+++ Excerpted data
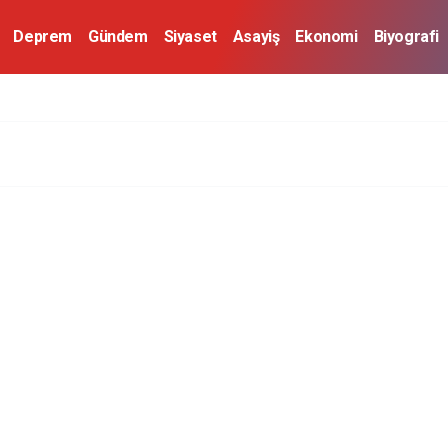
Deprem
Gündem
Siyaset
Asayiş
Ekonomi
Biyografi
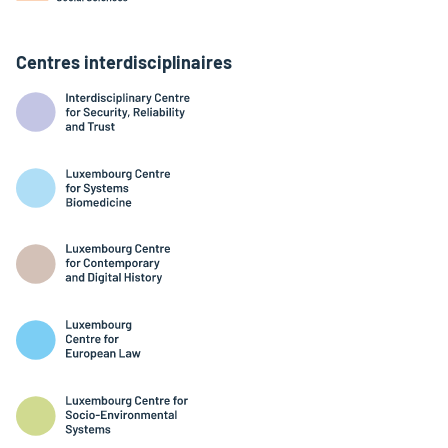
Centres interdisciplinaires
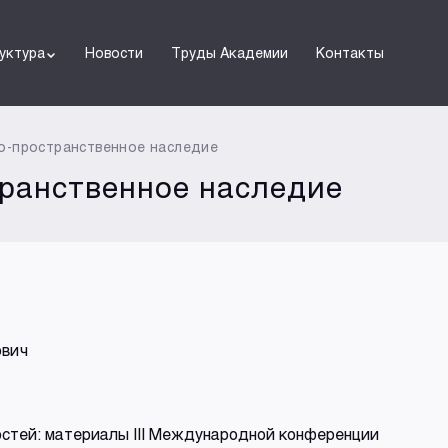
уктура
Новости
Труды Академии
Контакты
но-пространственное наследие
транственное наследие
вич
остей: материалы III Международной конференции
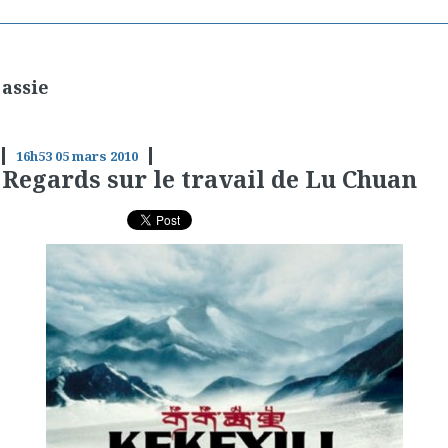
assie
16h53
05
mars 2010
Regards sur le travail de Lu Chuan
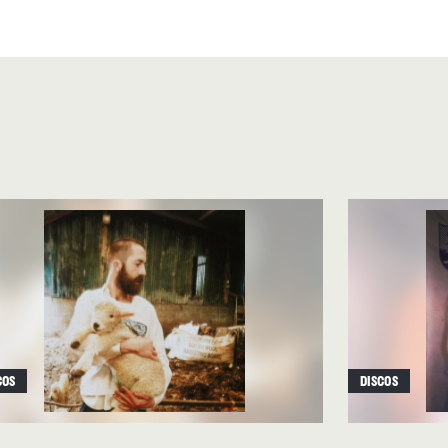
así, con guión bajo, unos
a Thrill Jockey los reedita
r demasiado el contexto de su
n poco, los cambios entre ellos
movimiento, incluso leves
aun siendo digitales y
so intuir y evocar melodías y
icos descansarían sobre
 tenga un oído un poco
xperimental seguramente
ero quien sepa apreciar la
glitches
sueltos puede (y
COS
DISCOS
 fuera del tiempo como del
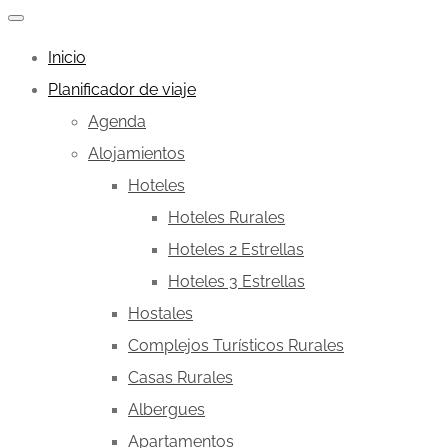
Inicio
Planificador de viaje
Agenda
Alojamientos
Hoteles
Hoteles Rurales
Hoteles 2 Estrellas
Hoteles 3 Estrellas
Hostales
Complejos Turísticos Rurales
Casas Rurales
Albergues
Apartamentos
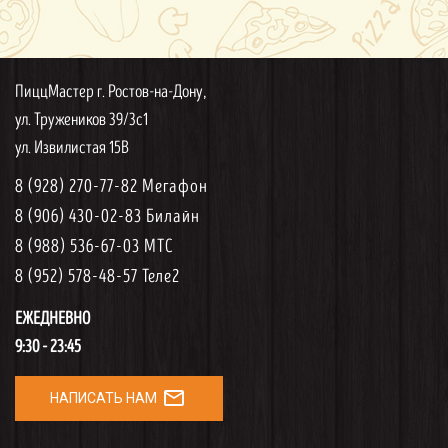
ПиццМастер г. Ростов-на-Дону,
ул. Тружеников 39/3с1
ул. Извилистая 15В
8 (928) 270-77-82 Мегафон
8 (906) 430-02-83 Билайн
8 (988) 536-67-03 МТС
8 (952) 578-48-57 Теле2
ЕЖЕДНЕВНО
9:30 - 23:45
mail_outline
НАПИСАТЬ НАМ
++++++
+++ Excerpted data
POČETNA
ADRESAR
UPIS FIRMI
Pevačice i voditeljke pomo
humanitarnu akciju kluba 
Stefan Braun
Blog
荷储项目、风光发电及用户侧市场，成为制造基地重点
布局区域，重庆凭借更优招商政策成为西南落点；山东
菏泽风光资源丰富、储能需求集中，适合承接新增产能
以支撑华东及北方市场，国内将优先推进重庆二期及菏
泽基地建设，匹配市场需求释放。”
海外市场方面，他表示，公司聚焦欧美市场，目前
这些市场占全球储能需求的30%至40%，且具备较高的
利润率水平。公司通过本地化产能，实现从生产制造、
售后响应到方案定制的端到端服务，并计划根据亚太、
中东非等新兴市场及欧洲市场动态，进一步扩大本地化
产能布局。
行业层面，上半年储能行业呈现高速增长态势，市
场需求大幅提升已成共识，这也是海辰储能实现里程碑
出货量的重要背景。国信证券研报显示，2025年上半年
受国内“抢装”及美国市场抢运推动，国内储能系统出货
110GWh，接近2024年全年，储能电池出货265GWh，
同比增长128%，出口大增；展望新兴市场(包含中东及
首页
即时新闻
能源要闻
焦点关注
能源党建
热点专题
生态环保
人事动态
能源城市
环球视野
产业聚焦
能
++++++
+++ Excerpted data
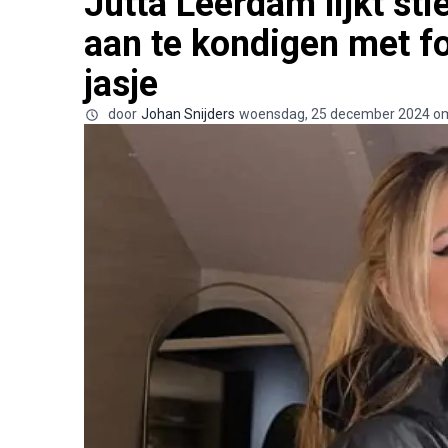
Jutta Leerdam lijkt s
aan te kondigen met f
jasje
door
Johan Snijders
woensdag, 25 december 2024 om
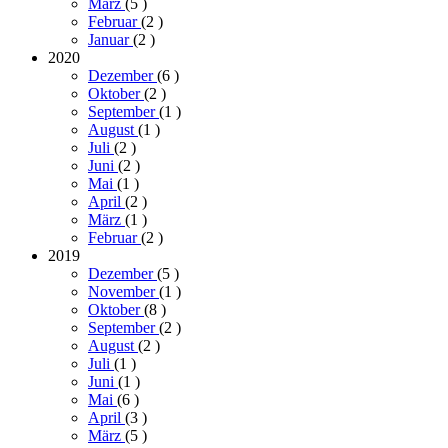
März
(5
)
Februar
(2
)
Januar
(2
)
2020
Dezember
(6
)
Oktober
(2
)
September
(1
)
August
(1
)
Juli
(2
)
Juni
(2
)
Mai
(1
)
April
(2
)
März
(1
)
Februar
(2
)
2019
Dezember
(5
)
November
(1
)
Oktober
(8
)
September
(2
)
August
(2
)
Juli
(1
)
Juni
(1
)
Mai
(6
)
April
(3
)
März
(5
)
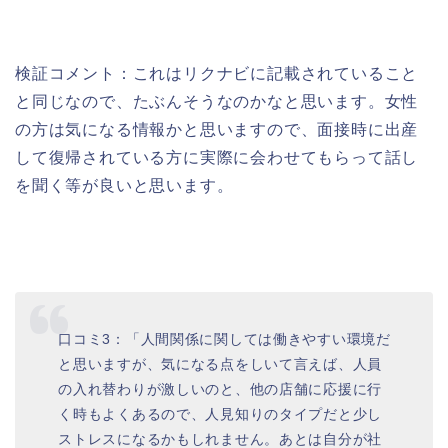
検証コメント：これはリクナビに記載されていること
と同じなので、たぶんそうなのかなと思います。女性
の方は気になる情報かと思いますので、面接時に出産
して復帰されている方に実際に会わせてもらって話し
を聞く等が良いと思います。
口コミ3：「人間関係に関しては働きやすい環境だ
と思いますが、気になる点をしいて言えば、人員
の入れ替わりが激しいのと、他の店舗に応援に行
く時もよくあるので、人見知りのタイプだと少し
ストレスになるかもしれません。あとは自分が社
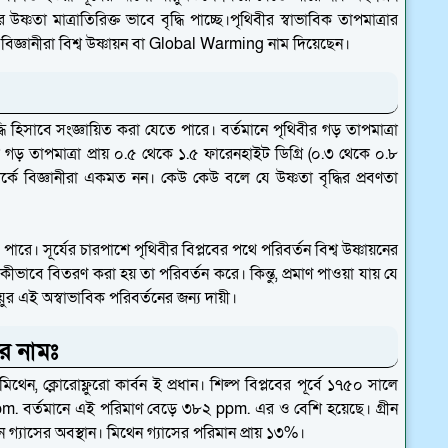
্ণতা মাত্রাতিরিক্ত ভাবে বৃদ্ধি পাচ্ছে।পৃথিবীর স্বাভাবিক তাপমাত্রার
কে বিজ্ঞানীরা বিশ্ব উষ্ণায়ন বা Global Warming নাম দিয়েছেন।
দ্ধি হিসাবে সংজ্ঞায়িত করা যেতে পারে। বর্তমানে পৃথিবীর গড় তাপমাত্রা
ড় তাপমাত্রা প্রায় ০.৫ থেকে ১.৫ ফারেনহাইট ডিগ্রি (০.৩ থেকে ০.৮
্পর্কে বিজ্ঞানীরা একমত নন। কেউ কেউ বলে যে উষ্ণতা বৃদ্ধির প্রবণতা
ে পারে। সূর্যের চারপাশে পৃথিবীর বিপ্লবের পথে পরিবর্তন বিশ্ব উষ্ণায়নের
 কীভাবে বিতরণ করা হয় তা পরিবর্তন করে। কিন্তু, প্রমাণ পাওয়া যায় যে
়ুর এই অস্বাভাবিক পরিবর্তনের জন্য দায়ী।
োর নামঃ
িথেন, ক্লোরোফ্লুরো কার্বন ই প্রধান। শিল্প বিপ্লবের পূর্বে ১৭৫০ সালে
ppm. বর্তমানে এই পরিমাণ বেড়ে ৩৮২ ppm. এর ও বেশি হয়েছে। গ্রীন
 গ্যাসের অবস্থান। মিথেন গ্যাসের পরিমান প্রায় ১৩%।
++++++
Look for the string "poco" in the data above and return every line that has it.

## Answer to this task:
n poco, los cambios entre ellos
 tenga un oído un poco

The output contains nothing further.